Scaling limit of the loop-erased random walk Green's function

TL;DR

This paper proves that the scaled probability of a loop-erased random walk passing through a specific edge converges to a conformally covariant quantity related to SLE(2), using combinatorial methods rather than SLE techniques.

Contribution

It establishes the scaling limit of the LERW Green's function in a planar domain without relying on SLE techniques, using combinatorial identities and asymptotic analysis.

Findings

The scaled LERW Green's function converges to an explicit conformally covariant limit.

The proof avoids SLE techniques, relying on combinatorial identities.

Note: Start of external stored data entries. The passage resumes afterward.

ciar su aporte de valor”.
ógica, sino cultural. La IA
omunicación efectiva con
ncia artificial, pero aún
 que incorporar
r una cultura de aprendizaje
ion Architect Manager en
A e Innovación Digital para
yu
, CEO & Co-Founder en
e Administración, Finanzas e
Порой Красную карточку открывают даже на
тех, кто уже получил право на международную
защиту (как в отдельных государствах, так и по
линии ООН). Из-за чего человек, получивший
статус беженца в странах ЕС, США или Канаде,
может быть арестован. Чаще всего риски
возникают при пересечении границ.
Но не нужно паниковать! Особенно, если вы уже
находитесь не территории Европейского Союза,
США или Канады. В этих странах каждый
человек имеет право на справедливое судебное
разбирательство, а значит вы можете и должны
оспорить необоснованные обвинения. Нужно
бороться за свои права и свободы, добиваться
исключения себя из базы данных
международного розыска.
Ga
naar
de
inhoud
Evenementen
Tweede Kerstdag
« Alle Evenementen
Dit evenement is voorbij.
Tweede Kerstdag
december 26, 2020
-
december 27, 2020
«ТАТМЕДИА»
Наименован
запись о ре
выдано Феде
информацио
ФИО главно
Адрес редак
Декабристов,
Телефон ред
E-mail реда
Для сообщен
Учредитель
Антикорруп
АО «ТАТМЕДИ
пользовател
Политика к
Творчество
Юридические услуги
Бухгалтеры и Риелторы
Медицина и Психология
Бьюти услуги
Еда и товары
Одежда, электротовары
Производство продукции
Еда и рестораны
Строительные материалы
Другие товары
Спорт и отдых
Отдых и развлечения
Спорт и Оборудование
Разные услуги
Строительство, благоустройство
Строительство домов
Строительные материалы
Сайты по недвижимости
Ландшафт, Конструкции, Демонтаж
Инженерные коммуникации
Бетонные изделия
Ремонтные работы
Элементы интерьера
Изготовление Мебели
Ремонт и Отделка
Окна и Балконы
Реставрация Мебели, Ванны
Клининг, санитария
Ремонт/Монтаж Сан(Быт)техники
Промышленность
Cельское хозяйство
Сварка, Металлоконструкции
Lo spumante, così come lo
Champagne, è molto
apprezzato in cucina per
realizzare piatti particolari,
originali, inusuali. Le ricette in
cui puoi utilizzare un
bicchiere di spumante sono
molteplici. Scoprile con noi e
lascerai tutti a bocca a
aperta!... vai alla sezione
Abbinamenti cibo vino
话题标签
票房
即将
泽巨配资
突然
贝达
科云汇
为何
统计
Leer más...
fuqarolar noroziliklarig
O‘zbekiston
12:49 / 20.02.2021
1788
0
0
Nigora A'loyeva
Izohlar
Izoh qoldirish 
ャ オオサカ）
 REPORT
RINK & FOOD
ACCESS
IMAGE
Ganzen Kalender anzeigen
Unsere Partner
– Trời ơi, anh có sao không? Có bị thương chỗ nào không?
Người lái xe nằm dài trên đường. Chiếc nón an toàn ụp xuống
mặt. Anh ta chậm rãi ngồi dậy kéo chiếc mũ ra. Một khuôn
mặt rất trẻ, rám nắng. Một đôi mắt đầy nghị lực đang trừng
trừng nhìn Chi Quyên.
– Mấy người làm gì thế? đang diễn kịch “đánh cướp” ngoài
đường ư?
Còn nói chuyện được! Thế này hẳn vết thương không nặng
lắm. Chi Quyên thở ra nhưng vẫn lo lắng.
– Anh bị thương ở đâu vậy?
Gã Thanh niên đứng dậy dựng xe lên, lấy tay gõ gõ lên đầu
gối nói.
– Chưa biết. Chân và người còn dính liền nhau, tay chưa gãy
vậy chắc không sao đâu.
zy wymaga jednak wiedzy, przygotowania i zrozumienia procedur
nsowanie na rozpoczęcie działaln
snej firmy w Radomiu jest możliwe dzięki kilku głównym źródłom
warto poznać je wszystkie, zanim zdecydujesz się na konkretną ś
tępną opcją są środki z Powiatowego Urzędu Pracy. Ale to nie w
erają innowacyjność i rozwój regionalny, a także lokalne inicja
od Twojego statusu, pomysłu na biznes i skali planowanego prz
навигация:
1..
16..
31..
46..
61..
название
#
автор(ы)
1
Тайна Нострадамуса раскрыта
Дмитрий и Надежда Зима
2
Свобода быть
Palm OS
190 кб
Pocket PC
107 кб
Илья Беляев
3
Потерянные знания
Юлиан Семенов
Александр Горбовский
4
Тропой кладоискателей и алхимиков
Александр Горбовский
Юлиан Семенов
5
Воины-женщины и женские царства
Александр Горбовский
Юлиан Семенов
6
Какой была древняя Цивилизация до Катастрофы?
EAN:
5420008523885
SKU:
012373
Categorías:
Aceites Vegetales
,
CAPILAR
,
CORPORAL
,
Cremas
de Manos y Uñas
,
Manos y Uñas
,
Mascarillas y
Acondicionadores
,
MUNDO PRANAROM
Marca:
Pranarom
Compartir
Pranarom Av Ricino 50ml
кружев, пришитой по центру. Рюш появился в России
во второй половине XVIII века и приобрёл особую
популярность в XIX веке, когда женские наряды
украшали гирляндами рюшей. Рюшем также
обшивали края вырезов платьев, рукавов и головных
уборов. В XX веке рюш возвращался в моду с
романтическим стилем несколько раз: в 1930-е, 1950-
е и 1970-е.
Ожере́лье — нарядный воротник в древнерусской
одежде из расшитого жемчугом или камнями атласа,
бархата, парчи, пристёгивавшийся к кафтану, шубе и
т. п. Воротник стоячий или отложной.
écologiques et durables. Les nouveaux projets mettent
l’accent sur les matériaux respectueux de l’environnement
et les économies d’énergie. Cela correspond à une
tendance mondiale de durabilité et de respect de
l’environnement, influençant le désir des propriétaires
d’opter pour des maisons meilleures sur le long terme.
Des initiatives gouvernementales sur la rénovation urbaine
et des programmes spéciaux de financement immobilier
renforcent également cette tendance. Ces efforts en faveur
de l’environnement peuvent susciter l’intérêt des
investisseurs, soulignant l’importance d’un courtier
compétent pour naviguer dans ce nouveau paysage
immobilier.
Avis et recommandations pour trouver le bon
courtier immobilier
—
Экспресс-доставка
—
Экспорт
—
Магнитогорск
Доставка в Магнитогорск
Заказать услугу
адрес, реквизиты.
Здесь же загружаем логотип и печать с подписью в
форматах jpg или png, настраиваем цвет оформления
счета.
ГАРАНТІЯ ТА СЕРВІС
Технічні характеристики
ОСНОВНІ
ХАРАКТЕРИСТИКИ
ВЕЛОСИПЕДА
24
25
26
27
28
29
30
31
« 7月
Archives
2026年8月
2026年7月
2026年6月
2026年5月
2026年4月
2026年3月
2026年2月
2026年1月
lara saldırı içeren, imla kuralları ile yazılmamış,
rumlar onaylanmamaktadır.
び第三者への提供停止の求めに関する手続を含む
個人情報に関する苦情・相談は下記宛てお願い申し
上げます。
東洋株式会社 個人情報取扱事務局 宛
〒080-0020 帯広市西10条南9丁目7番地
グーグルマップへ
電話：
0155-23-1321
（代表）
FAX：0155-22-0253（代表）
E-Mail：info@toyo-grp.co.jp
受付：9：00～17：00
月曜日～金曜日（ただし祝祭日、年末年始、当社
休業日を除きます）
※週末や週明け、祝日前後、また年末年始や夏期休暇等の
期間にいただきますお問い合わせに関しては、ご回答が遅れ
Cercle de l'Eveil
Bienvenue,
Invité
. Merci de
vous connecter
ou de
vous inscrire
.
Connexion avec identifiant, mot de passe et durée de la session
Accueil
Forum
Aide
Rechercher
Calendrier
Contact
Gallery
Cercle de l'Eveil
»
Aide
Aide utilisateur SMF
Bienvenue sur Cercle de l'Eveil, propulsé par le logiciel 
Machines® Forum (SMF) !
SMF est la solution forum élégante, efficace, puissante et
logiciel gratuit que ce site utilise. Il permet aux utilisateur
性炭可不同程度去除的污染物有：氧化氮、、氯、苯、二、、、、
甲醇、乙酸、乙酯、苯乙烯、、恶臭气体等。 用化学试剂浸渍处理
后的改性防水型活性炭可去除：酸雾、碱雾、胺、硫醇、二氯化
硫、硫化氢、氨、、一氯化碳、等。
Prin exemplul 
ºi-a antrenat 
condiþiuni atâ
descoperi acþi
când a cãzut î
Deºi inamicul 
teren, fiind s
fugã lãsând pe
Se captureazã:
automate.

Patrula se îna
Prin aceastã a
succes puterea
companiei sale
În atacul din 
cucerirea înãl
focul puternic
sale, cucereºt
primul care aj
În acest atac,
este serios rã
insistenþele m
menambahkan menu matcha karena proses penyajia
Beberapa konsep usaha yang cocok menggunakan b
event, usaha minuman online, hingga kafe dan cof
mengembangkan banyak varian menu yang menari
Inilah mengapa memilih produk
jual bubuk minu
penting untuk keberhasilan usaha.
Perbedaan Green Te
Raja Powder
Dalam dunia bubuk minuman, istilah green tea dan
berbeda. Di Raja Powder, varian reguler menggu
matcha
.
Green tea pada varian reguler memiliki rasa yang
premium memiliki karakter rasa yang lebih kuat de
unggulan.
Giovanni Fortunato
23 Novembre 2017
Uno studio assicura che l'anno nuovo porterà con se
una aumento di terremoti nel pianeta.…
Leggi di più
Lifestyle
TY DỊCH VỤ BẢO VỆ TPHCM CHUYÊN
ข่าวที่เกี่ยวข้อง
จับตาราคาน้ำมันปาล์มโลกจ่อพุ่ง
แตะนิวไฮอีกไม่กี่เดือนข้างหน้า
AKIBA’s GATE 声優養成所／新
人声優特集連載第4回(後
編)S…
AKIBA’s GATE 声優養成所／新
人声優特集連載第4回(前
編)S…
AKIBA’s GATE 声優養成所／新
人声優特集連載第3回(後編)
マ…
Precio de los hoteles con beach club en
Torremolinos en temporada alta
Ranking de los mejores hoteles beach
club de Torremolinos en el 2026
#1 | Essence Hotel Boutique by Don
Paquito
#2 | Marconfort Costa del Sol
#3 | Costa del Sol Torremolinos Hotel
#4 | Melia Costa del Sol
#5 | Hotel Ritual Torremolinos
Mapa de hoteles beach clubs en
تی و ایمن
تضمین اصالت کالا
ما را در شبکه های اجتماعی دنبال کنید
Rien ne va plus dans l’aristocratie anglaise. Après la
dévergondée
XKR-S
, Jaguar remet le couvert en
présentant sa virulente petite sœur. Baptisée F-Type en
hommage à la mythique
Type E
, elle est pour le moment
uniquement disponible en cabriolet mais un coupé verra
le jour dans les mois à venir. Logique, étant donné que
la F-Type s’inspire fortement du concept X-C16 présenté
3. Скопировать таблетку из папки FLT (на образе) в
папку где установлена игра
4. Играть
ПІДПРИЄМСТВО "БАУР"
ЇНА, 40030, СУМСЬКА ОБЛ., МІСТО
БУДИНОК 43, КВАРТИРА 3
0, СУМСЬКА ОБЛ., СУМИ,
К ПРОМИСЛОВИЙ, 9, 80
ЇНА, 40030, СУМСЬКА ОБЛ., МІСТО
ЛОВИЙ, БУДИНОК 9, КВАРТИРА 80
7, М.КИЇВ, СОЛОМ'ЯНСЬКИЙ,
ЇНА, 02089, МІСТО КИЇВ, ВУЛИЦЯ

Sharp asymptotics for loop measures and spinor observables are obtained.

Abstract

We consider loop-erased random walk (LERW) running between two boundary points of a square grid approximation of a planar simply connected domain. The LERW Green's function is the probability that the LERW passes through a given edge in the domain. We prove that this probability, multiplied by the inverse mesh size to the power 3/4, converges in the lattice size scaling limit to (a constant times) an explicit conformally covariant quantity which coincides with the SLE(2) Green's function. The proof does not use SLE techniques and is based on a combinatorial identity which reduces the problem to obtaining sharp asymptotics for two quantities: the loop measure of random walk loops of odd winding number about a branch point near the marked edge and a "spinor" observable for random walk started from one of the vertices of the marked edge.